Aoi Hojo, who has become a student of a famous junior high school for girls, keeps playing piano everyday from her childhood, and it has become a part of her life. She has never thought of suspending piano even before the entrance exams. She took part in the duo division of PTNA Piano Competition last summer together with one of her friends.  Her elder sister used to be beside her, but switching partner helped her refresh her mind to work for a new goal. As a result, both piano and the academic study went successful.

It is not seldom happens, but Momoko Nogami also received a suggestion from her cramming school teacher to suspend piano temporarily to prepare for the entrance exams.
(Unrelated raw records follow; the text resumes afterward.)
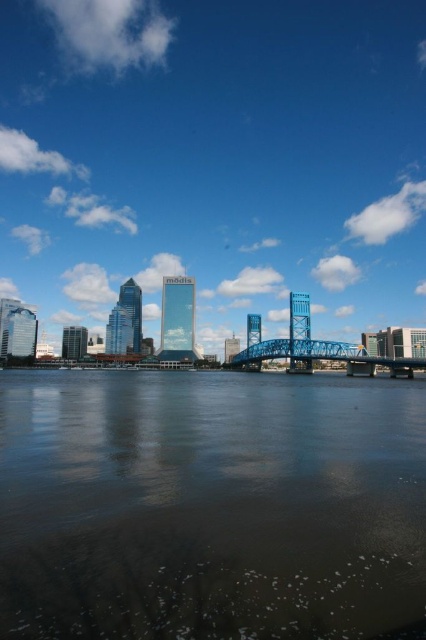 Question: Can you confirm if transparent glass bridge at center is wider than brown reflective water at center?

Choices:
 (A) yes
 (B) no

Answer: (A)

Question: Where is brown reflective water at center located in relation to blue metallic bridge at center in the image?

Choices:
 (A) left
 (B) right

Answer: (A)

Question: Can you confirm if brown reflective water at center is positioned above blue metallic bridge at center?

Choices:
 (A) yes
 (B) no

Answer: (B)

Question: Among these objects, which one is farthest from the camera?

Choices:
 (A) transparent glass bridge at center
 (B) brown reflective water at center

Answer: (A)

Question: Which of the following is the closest to the observer?

Choices:
 (A) (71, 81)
 (B) (368, 388)

Answer: (B)

Question: Which object appears farthest from the camera in this image?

But her piano teacher (Mako Yokoyama) encouraged her to continue piano, and reorganized the lesson curriculum so that she could cope with it. Momoko kept taking lessons and took part in the studio recital in the end of the year, just before the exam season started. At present, being at the 2nd grade in a highly-demanded junior high school, she is busy in academic studies but keeps playing piano on stage and was awarded the silver prize at the PTNA Piano Competition in D grade last year.

Of course, temporary suspension is another option. Chinatsu Tabata decided to suspend piano lessons for half a year to concentrate on the study for entrance exams. Now she resumes her music life after entering into a famous junior high school. She believes that great deal of concentration comes from full commitment, whether for studies or for piano. She was awarded at one the regional rounds of the PTNA Piano Competition 2014. 

A piano teacher, Noriko Fujishiro (representative of Tontone Station) always takes students' individual circumstances into account when she plans lesson curriculum. When a student finds it difficult to have enough time for practice at home, she would advise him/her to focus on sight reading or efficient score reading training. Or when a student has to study for exams and cannot play for a certain period of time, she would put lessons ahead of schedule. Fujishiro notices that it helps them read scores faster, or lead to better performances. "The key is how much you love piano, how much you want to keep learning piano, even at the time you have to spare time for another works or exams. Playing piano would give you good energy, inspiration, as well as brain work, which is proved by brain scientists".